[citation][nom]TA152H[/nom] !RDRAM failed, not because of RDRAM, but because of the Pentium III. Which brings us to the Willamette too. The Williamette reached 2 GHz on the same process technology that the Pentium III/Coppermine reached 1.1 GHz, and outperformed it EASILY at virtually everything at that clock speed, and even when introduced at 1.5 GHz (compared to 1 GHz Pentium III) beat it in virtually all benchmarks. [/citation]
Er... no. RD-RAM failed because they screwed everyone. Intel had their hand in RD-RAM and pushed it down everyones throats. It caused production problems for SDR & DDR memory which resulted in overall price increases, but still far cheaper than RD-RAM.
The overall performance difference between RD-RAM and DDR was minimal for the earlier P4s. DDR2 only got faster as RD-RAM faded away. May RAMBUS die painfully.
And NO #2. The first P4s were SLOWER than P3s. Intel promoted the P4 as "they will get faster as clock rates ramp up" - the Netburst design was made for high clock-rates, not performance. Hence, unless the P4/Netburst was doing a single hard job - such as rendering or encoding video/audio (and nothing else) it was a Piece of sh** CPU that sold for very high prices. A buddy way back then had a P4 1.4 or 1.6Ghz, it was easily on par with my P3-900Mhz. And AMD beat the P4 up and down the street. Even in the later days of crapburst, a $250 AMD at 2.2Ghz was better for general/gaming than the $1000 P4 3.6~3.8Ghz Extreme Edition CPUs. Then lately, AMD took a page out of Intel and did netburst 2.0 on their latest CPUs... which is why many AMDers have jumped to Intel.
Then intel shoved RD-RAM into their P3 line, which was stupid since it offered NO performance improvement, so they tacked on the MTB onto the crappy 810 boards - which were unstable and performed slower than the BX-boards it was supposed to replace. Hence, VIA grew quickly to fill the void as intel was busy with law-suits and recalls until the i815 boards came out - the last great P3 board. RD-RAM offered nothing that DDR couldn't handle at 1/4 the price. At one of my offices, we still have a 2.4Ghz P4 Dell with RD-RAM I can't wait to toss. Its the slowest POS in the office.
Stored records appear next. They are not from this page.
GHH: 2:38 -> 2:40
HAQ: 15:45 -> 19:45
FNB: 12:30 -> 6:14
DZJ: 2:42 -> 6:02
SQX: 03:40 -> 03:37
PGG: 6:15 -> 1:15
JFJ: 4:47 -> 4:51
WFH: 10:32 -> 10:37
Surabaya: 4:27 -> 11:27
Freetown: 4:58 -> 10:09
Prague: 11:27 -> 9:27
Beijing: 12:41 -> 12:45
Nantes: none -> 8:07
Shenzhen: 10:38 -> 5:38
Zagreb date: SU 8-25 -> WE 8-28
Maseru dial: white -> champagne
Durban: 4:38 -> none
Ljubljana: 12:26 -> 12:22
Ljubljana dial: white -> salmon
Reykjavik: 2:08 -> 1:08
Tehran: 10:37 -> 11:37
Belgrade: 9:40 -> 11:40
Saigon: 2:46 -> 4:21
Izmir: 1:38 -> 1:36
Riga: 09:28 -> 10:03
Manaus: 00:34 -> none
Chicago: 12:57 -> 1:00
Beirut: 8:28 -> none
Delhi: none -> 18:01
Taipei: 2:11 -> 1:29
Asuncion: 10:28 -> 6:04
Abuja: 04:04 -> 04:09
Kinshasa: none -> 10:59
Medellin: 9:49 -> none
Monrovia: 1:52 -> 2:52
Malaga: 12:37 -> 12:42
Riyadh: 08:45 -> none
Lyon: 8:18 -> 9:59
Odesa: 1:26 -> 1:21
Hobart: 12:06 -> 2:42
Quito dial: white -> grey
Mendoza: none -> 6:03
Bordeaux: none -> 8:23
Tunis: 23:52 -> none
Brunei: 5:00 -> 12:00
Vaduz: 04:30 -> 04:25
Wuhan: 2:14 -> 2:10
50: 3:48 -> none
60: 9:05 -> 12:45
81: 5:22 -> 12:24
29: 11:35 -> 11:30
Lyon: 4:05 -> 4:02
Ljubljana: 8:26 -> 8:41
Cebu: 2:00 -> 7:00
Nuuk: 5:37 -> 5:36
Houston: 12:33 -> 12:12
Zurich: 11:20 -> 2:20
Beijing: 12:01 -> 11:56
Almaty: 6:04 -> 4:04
Cyrix: actually made some good CPUs. They took care of the bottom-end market. Their 486DX chips were quite good. I sold hundreds of them in our little PC shop. Never had one fail / return. The Cyrix DX/4 100 could easily OC past the intel/AMD and were SUPER cool... ie: an intel would burn your finger, while the cyrix was barely warm. not bad. But Cyrix could NOT make anything to compete against the Pentiums and rightfully died. Man, they made various junk hybrid thingies.